__Supplied records__
■ ■ ■ ■

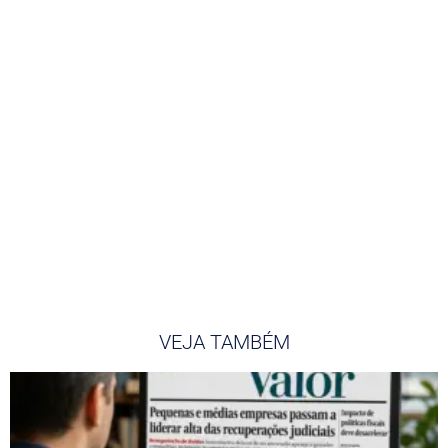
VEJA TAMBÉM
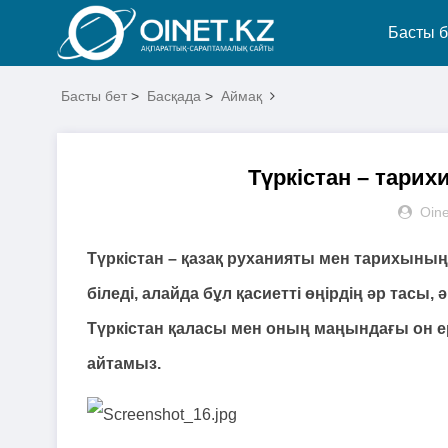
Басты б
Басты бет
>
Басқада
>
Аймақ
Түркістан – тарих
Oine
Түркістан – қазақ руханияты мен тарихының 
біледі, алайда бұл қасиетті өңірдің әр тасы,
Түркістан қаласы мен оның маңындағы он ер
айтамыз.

■ ■ ■ ■

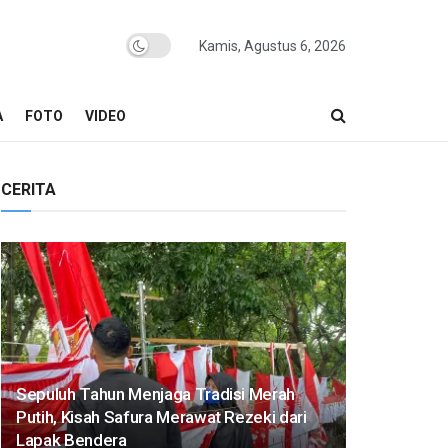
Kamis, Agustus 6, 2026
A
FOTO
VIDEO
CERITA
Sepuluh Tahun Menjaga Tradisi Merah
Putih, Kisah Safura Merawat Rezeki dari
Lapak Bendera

■ ■ ■ ■

__Required work__
Wherever a line in the listing contains the word "Түркістан", copy that line out.

__Written solution__
Түркістан – тарих
Түркістан – қазақ руханияты мен тарихының 
Түркістан қаласы мен оның маңындағы он ер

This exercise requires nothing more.